Le manchot royal, qui vit dans le sud de l'océan Indien, est menacé d'extinction à cause d'une élévation de quelques dixièmes de degrés de la température de l'eau qui perturbe la chaîne alimentaire, selon une étude publiée par des chercheurs français dans la revue américaine PNAS.
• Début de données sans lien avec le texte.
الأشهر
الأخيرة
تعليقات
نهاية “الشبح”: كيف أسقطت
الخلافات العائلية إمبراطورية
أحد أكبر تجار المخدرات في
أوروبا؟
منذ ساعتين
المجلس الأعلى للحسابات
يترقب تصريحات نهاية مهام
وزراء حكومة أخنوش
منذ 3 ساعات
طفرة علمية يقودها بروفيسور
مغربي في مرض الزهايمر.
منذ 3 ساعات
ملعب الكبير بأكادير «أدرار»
«Les épisodes de chaleur affectent négativement à la fois le succès de l'incubation et la survie des oiseaux marins adultes», ont constaté Céline Le Bohec (Université d'Oslo), Yvon Le Maho (CNRS/Université de Strasbourg 1) et leurs collègues.
Grâce à une étiquette électronique implantée sous la peau des oiseaux, les chercheurs ont suivi durant neuf ans 450 manchots royaux à partir de l'île de la Possession sur l'archipel de Crozet, situé à mi-chemin entre Madagascar et le continent antarctique.
C'est sur cet archipel que se reproduisent les deux tiers des quelque deux millions d'oiseaux que compte l'espèce.
«La zone où ils s'alimentent en été, lorsque le manchot royal se nourrit exclusivement de poisson lanterne, est en moyenne à 400 km au sud de Crozet. Mais selon l'effet du courant chaud El Nino, la distance peut varier entre 300 et 600 km», a expliqué à l'AFP M. Le Maho.
«Quand il y a un réchauffement, les manchots vont plus au sud. Ils ne vont pas forcément trouver moins de nourriture mais ils seront obligés d'aller plus loin», ajoute ce chercheur.
Pendant que le mâle couve durant la dernière phase de l'incubation, la femelle mettra plus de temps à ramener la nourriture, diminuant les chances de survie du poussin, qui peut être nourri par le mâle une dizaine de jours après l'éclosion grâce à des réserves de nourriture qu'il a ingurgitées sans les digérer.
«En hiver, le manchot royal va s'alimenter près de 2000 km plus au sud, dans la limite nord des glaces, où on ne sait pas exactement ce qu'il mange», selon M. Le Maho. «Mais on sait que le krill (un petit crustacé), qui constitue la base de la chaîne trophique (alimentaire) dans cette région, est sensible à des variations de quelques dizièmes de degrés».
Pour entreprendre ce long périple à partir du mois de mai, les jeunes qui auront été mieux nourris auront aussi plus de chances de survie.
Des relevés de température effectués dans la zone d'hivernage (à 56°C de latitude sud) montrent très clairement une corrélation avec les taux de survie observés chez les manchots royaux. Ainsi une élévation de seulement 0,26°C de la température de l'océan diminue ces chances de 9%.
Or «la prévision moyenne du Giec (Groupe intergouvernemental sur l'évolution du climat), c'est 0,4°C d'augmentation pour les 20 prochaines années», rappelle M. Le Maho, qui regrette l'insuffisance de l'effort de recherche jusqu'ici consacré aux conséquences du réchauffement climatique sur la biodiversité.
L'intérêt de l'étude des oiseaux de mer est qu'«en tant que prédateurs, ils se situent au sommet des chaînes alimentaires marines», selon un communiqué du CNRS présentant l'étude.
«Par conséquent, la dynamique de leurs populations est le reflet de l'évolution des ressources marines», poursuit le communiqué.